● **MATERIAL FOR THE TASK**:
··········
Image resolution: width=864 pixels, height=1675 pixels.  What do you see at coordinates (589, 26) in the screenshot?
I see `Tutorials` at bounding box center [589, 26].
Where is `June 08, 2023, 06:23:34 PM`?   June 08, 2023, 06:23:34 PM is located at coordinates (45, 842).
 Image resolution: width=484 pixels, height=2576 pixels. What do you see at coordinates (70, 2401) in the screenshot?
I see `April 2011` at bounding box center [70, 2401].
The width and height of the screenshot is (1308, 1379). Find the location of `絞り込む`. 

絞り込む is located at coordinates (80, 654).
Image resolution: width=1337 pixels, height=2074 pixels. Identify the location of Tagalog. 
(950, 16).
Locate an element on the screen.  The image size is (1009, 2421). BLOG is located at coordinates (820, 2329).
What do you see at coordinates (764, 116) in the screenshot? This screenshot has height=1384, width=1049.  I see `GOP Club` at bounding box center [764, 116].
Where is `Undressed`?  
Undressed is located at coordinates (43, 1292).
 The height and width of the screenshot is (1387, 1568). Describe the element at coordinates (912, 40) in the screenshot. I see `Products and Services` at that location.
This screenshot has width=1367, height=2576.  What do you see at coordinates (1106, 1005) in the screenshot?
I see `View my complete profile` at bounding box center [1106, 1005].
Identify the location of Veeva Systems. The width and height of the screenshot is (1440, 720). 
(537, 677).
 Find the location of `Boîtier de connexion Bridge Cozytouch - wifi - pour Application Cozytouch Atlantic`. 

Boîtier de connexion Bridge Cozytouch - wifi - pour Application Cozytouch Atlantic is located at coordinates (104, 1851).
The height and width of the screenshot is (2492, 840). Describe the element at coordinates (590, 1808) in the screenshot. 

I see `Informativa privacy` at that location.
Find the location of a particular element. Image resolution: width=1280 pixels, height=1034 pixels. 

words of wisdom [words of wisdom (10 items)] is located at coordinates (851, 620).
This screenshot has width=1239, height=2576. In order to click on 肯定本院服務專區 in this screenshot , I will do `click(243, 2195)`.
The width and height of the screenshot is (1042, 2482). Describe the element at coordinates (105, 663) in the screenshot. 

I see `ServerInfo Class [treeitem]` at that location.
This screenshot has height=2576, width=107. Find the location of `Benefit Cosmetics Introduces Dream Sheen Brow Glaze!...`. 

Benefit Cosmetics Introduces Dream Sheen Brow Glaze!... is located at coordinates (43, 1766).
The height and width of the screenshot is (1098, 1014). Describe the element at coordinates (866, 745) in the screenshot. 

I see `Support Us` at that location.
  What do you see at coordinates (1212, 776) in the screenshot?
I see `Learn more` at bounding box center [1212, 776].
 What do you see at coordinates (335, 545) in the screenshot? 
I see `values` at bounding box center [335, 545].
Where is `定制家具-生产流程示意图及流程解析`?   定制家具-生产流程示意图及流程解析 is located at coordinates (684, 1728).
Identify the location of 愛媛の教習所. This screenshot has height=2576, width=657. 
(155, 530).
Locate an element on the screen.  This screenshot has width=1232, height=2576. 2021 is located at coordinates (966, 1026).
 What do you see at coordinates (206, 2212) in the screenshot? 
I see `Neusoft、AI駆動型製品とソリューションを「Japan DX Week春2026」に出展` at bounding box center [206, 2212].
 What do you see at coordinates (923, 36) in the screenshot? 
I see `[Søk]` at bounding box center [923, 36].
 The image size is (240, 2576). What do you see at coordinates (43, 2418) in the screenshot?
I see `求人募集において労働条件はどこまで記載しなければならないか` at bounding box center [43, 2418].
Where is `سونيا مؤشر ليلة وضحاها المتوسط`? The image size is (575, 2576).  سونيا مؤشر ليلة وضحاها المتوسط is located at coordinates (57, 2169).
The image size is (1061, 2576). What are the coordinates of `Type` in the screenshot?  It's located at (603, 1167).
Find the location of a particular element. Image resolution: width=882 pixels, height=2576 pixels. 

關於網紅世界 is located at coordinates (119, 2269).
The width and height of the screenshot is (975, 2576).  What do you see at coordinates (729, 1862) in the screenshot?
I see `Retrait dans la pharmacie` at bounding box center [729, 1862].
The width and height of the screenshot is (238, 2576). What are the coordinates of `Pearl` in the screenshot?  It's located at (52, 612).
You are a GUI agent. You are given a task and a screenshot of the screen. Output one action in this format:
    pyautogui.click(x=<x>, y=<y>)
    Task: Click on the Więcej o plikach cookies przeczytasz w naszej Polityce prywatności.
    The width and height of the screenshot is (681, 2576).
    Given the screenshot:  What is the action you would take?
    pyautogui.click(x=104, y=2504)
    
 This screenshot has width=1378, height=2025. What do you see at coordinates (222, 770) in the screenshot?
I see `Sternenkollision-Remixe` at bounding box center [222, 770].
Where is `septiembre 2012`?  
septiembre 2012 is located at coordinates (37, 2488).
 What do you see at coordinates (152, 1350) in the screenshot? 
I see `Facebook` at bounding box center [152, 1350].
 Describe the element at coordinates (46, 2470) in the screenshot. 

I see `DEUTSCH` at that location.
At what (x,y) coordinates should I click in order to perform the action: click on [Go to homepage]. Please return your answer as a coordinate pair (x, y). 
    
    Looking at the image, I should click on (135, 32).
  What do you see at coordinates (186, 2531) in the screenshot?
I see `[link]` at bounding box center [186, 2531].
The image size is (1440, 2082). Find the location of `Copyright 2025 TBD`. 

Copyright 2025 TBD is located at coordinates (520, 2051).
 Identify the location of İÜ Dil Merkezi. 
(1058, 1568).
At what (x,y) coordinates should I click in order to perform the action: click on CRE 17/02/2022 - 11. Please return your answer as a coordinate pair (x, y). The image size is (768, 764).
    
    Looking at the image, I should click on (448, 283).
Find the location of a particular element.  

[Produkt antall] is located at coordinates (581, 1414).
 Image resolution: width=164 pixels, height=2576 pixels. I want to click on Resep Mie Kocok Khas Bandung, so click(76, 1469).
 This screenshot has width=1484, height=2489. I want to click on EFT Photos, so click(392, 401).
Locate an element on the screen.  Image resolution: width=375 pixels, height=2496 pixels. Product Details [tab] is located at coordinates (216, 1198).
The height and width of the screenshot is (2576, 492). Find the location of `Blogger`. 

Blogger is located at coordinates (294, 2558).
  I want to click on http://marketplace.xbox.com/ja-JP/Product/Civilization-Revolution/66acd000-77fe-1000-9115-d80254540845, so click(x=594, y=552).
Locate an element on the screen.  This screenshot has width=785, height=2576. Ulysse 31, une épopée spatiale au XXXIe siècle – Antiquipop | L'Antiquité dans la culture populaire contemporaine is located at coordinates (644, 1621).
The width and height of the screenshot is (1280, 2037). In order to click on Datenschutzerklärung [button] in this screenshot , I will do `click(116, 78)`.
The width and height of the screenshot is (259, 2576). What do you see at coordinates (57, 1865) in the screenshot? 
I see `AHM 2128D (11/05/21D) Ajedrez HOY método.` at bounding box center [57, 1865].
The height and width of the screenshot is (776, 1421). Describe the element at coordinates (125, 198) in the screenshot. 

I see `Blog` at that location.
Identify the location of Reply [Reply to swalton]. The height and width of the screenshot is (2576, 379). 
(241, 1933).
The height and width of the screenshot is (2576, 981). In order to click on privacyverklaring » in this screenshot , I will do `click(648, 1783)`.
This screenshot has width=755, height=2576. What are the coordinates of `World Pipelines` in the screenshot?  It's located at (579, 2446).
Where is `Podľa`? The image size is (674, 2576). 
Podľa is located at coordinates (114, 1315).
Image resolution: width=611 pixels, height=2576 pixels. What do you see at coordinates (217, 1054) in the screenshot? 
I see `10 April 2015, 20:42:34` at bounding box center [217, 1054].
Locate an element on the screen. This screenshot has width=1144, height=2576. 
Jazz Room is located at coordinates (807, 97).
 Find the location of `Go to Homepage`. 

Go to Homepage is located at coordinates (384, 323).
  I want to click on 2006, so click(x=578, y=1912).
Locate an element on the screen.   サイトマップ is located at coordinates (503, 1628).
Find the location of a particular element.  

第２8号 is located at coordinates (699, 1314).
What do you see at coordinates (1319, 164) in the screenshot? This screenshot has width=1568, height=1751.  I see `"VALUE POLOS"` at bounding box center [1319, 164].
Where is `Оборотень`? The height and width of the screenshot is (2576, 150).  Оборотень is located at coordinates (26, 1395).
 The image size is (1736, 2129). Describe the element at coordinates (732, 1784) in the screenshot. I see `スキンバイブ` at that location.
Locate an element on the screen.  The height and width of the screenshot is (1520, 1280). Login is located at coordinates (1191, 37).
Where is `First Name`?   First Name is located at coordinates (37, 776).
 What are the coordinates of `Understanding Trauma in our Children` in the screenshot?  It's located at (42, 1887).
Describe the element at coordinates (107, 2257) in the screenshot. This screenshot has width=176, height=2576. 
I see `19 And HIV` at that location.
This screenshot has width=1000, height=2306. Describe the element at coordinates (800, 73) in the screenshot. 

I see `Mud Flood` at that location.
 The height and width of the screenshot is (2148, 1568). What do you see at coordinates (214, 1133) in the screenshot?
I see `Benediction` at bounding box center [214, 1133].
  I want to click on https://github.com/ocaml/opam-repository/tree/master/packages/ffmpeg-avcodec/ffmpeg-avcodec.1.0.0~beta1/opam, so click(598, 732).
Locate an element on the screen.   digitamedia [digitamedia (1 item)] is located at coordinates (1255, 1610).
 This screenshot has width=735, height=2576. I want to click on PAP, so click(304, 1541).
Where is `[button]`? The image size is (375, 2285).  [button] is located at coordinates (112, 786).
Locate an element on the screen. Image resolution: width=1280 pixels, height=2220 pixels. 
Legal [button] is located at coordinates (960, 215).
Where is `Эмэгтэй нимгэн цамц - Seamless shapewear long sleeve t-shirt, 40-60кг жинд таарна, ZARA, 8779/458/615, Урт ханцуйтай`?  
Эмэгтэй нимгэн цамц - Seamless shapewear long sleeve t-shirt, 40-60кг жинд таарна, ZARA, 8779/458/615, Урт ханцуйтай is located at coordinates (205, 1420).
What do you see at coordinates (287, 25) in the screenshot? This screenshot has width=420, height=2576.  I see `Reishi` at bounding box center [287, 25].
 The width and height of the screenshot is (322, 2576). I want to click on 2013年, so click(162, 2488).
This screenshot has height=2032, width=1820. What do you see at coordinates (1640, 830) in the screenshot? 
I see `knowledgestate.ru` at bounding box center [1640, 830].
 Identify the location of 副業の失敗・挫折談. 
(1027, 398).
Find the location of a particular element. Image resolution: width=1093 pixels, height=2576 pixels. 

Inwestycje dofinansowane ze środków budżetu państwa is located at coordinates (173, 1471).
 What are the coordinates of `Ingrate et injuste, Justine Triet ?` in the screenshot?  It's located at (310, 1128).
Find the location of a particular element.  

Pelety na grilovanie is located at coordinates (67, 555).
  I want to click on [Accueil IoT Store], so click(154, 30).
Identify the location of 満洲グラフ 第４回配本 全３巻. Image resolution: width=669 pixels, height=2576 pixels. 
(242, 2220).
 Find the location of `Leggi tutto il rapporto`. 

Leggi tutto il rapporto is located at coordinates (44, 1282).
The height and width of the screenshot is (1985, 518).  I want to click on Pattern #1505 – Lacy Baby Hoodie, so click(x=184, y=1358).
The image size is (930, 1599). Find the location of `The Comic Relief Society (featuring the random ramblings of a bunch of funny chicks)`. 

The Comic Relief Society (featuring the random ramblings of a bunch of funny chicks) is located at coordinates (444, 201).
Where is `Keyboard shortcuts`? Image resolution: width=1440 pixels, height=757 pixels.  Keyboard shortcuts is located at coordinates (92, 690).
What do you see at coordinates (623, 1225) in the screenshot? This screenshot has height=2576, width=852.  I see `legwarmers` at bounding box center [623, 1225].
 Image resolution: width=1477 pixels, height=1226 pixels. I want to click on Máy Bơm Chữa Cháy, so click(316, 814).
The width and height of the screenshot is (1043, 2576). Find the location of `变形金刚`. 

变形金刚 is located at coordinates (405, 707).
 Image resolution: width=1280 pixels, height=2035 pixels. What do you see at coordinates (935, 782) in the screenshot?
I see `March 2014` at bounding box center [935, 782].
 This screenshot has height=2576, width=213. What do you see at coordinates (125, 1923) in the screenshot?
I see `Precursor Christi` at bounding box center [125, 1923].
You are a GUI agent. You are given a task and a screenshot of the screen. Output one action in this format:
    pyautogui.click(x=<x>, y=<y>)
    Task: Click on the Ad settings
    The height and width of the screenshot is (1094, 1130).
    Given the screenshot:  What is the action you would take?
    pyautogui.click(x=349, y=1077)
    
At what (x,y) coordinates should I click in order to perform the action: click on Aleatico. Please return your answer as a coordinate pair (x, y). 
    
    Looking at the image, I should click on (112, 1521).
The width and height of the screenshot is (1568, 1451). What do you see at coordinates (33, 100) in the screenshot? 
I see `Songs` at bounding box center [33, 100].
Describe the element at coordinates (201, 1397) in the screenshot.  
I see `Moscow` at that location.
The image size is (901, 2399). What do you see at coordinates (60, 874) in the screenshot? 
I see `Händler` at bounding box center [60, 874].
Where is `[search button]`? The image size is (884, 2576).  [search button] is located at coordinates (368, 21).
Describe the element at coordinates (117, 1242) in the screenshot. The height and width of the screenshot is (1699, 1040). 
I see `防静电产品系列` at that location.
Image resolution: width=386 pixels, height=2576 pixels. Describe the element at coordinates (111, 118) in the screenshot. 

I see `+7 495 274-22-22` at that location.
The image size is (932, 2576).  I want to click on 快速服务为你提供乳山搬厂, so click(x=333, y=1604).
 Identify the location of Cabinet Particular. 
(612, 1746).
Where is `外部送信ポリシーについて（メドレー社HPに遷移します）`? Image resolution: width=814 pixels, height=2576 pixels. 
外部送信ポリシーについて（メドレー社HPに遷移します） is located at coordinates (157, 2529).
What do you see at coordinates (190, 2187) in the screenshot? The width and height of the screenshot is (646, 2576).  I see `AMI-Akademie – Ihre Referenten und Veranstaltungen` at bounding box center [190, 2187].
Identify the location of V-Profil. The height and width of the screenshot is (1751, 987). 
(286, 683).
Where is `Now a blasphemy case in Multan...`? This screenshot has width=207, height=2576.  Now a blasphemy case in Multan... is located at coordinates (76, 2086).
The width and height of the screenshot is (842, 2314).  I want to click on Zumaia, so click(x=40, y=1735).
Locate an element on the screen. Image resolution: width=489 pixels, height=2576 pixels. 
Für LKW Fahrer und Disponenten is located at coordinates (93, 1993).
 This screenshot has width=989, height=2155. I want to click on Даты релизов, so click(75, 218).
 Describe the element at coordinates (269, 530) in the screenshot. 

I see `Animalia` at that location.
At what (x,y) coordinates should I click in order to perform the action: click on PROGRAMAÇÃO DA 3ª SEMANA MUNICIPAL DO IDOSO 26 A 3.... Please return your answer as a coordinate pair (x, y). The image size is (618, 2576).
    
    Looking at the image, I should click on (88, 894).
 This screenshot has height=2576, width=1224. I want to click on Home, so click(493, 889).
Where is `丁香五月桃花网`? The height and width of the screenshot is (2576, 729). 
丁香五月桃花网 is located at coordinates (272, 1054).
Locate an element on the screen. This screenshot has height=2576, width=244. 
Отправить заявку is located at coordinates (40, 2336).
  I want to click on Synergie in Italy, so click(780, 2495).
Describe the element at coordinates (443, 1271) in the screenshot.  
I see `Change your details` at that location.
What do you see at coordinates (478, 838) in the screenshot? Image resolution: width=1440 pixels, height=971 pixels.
··········
● **TASK GOAL**:
If a line in the listing contains the string "will", copy it.

● **RESPONSE**:
This screenshot has width=1239, height=2576. In order to click on 肯定本院服務專區 in this screenshot , I will do `click(243, 2195)`.
The width and height of the screenshot is (1280, 2037). In order to click on Datenschutzerklärung [button] in this screenshot , I will do `click(116, 78)`.
The height and width of the screenshot is (2576, 981). In order to click on privacyverklaring » in this screenshot , I will do `click(648, 1783)`.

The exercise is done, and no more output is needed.